Common symptoms seem to be fevers, rashes and red eyes, similar to Kawasaki disease. Some have also had gastrointestinal symptoms and swelling of the hands and feet, but will not usually have swollen lymph glands, Fisher said.

She estimates that there have likely been less than 200 cases of this happening to children, as reported so far, about half of whom come into a hospital with evidence that their hearts are not working as they should be. Similar responses have also been noted in adults as well. Some adults have caught the virus and had it attack their lungs, and about 10 days into their illness they get much sicker.

“It doesn’t seem like it’s the virus at that point, but the body’s reaction,” said Fisher. “Obviously, this will be important for us to figure out because the treatment is going to be different. If the problem is the virus replicating… then you want something that will turn off the virus. If the problem is your body’s reaction, then you need something to downregulate, to turn off your body’s reaction.”
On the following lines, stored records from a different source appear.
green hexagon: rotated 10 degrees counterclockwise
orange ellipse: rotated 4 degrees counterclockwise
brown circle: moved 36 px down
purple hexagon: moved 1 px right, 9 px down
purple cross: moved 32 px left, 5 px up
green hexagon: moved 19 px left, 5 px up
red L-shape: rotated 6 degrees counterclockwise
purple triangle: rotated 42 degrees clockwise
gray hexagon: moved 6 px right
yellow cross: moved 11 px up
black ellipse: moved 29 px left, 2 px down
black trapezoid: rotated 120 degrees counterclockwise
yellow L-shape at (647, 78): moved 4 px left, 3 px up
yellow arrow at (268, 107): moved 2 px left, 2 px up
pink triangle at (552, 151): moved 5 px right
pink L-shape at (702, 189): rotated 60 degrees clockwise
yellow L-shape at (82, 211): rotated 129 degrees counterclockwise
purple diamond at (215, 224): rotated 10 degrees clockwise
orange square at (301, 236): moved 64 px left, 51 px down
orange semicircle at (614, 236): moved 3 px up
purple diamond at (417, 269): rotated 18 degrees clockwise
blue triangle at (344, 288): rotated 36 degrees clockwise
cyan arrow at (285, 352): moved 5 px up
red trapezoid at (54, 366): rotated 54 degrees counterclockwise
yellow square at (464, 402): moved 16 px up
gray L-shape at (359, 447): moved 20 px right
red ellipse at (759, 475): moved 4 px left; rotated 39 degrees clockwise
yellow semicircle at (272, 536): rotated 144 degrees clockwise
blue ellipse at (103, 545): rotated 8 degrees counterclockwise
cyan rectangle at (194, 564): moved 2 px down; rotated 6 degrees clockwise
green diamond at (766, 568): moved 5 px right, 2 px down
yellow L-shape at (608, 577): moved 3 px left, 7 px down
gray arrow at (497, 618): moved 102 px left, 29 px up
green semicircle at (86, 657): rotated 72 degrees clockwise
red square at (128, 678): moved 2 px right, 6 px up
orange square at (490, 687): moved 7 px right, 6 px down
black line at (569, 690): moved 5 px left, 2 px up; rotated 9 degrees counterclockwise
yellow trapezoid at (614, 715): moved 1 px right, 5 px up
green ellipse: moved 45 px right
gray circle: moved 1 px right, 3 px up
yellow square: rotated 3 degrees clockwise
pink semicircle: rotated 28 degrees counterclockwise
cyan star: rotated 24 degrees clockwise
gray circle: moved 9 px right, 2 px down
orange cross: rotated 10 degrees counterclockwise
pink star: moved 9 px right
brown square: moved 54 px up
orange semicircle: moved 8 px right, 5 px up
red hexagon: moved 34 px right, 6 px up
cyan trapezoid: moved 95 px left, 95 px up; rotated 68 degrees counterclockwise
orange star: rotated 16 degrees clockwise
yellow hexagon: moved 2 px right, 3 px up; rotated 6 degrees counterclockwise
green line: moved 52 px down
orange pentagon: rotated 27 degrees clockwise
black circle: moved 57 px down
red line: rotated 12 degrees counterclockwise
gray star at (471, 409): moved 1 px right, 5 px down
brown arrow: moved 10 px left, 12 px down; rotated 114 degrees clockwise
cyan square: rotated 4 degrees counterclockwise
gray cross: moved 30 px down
Right now, doctors are treating patients with this immune dysregulation with intravenous gamma globulin, which Fisher described as a blood product from thousands of blood donors with a variety of immune globulins in it. The same treatment is given in Kawasaki disease to turn off the inflammatory response and prevent heart disease, she said.

At the beginning of the pandemic, Monmouth Medical Center had to close its pediatric unit and turn it into an adult intense care unit. They have not been seeing in-patients. They have, however, seen “one or two” of these young patients in the pediatric emergency department who were transferred to Robert Wood Johnson University Hospital New Brunswick for care. RWJ New Brunswick has likely had about 10 cases now, she said.

“What we want parents to know is that this can happen, but it still is very, very unusual,” she added. But, if a child is having high fevers and looks sick, they should go to an emergency department. Fisher advises that parents call their doctors first for advice.

“We take any child who looks sick. We want them to be evaluated. Sometimes the closest or easier place to do that is an emergency room,” she said. “But sometimes if it’s during the day and the pediatrician is available, we’d rather have the pediatrician evaluate them because they know the children and they know the families.”